You can make a Honda Civic go 160 mph. For about 20 minutes.
You can make any high performance car go 160 Mph, driven in anger, for maybe 20 hours.
You can make any high performance car go 80 mph for about 2000 hours.
That works out to about 160,000 miles of respectable high performance driving.
You can buy a Ford Mustang. And at 70–80,000 miles the transmission will fall out. And if you drive said Ford at the same speeds you would drive a high performance car, it will not get anywhere near 70k worth of enjoyable miles. I’ve seen Mustangs “pushed hard” die at 30k miles.
Why does a 6 cylinder early Jag E Type cost allot more than a later 12 cylinder version? Because the 12 Cylinder version is four times more expensive to maintain.
Why do 70’s to 80’s Alfa Romeos cost twice as much as a !@#king magnificent Porsche 944? Because the Porsche will cost you 10X to maintain. A rebuilt transmission on a 944S will cost more than the car. Been there, done that.
If you like a hit and run Mustang, you can swap out an engine with a new one for under 6 grand. Swap and enjoy! For the gear heads that’s 90% of the fun.
But I fail to see the point of spending 30k in performance parts to get a 30k car perform like a 60k car. 60k puts you in BMW M3 territory. Get real.
4 cylinder high performance engines make high horsepower (and low torque) at high RPM’s. Nothing wrong with that, except that you will wear out in short order clutches, alternators, water pumps and starters. A lower rev’ing 8 cylinder engine will not.

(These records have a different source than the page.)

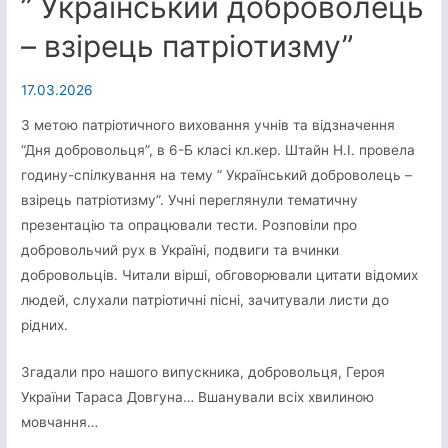
” Український доброволець
– взірець патріотизму”
17.03.2026
З метою патріотичного виховання учнів та відзначення
“Дня добровольця”, в 6-Б класі кл.кер. Штайн Н.І. провела
годину-спілкування на тему ” Український доброволець –
взірець патріотизму”. Учні переглянули тематичну
презентацію та опрацювали тести. Розповіли про
добровольчий рух в Україні, подвиги та вчинки
добровольців. Читали вірші, обговорювали цитати відомих
людей, слухали патріотичні пісні, зачитували листи до
рідних.
Згадали про нашого випускника, добровольця, Героя
України Тараса Довгуна… Вшанували всіх хвилиною
мовчання…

Whether its your CPU or your engine, heat destroys all.
Substituting horsepower for torque, will cost money. So if you replace a normally aspirated six cylinder piece of kit, with a high rev’ing four cylinder engine with a heat producing turbo on top, you will compound your maintenance costs.
Do the math.
You cannot drive any high performance car anywhere near fast enough on the street to do any damage to the car.

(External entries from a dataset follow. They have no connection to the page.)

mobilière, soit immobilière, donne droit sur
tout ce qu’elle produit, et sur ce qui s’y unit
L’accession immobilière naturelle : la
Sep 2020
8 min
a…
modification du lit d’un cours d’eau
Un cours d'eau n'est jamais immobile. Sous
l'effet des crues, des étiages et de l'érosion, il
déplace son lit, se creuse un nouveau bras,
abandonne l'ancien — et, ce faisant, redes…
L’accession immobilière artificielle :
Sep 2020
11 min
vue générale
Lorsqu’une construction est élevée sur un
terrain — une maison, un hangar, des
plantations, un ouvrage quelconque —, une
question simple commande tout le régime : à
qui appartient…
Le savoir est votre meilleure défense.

If you do want to drive the car in anger, go to the racetrack. Get a Porsche 911 or go to Ferrari Corse Clienti, and get factory support. ()
For the wealthy the Ferrari FXX will do the trick. For the rich the F-488 will get you 95% of the fun of the XX program.
Plenty of competition!
Little or no competition!
One last refinement: since 1971 (at last in the USA) it has been illegal to tune an engine.
You can tune a Weber or a Solex or a an old skool Holley carb, but you cannot tune a fuel injection system, mechanical or electronic.
Yes, you can drill out your Bosch air flow meter and get to the adjustment screw. But you are not passing inspection. You can reprogram the electronic control unit (ECU) but you will void your warranty.
Tuning is done via software. Its a self adjusting system. More air, more fuel at the injectors. Too much fuel at the injectors, the oxygen sensor will indicate increased resistance (unburnt fuel) and the ECU will cut the power to the injectors. Not enough fuel pressure in the rail, the ECU will spin up the fuel injection pump until the pressure regulator pops open. Etc.
Its a closed loop system.
You cannot tune a Bosch or Magneti Marelli electronic fuel injection system. Or any other. The fuel injection system cannot go out of tune.
You cannot increase valve lift or timing without changing the cams. You cannot get more air through those intake valves without changing the intake manifold. And you cannot get more exhaust out of the manifold without putting new exhaust manifolds upstream of your new exhaust pipe.
What can happen is you wear out your piston rings, and having lost compression, you loose power incrementally with the wear. Until your spark plugs are fouled in engine oil crud, burnt and unburnt, and the engine fails to fire.
Which happens allot quicker with hot running turbo engines, especially when spun at higher RPM’s…
Regardless, a perfect tune is a perfectly designed geometrically congruent closed loop system.